* [EXERCISE BRIEF] Which lines of the material contain the word "الكتاب"? Show each one.

Start of LISTED ENTRIES

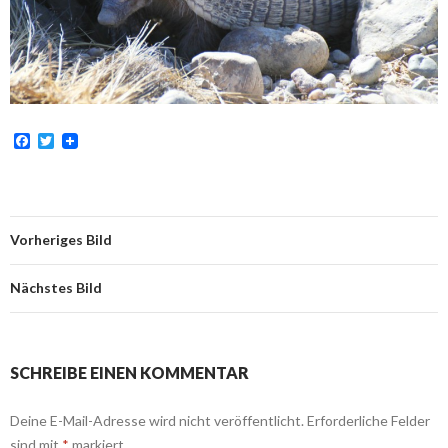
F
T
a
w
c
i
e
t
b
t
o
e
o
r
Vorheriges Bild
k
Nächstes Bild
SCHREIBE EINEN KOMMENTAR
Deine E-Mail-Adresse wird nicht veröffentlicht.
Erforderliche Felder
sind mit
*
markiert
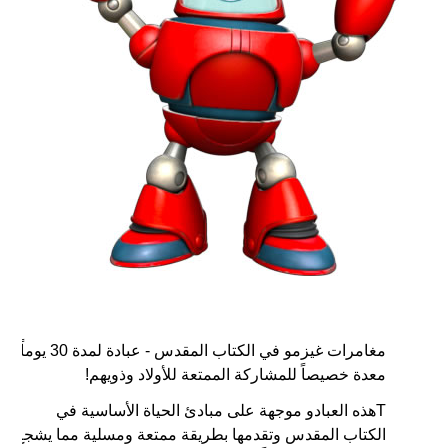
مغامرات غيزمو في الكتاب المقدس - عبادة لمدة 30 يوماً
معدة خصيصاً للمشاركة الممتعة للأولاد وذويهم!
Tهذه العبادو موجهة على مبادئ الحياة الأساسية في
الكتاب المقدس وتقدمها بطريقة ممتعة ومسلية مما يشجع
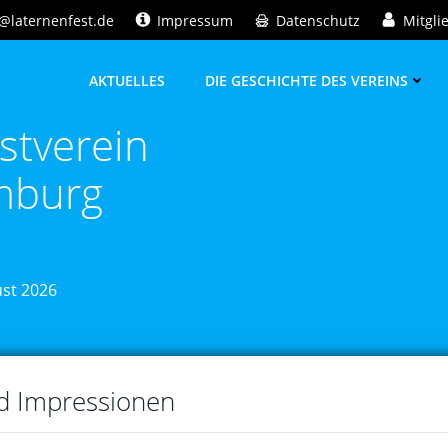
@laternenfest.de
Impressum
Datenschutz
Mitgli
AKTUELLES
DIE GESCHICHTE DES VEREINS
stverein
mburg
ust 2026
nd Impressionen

End of LISTED ENTRIES
Start of LISTED ENTRIES

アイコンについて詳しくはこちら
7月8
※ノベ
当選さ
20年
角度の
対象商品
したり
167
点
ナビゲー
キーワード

End of LISTED ENTRIES

* [FINISHED TASK]
مغامرات غيزمو في الكتاب المقدس - عبادة لمدة 30 يوماً
الكتاب المقدس وتقدمها بطريقة ممتعة ومسلية مما يشجع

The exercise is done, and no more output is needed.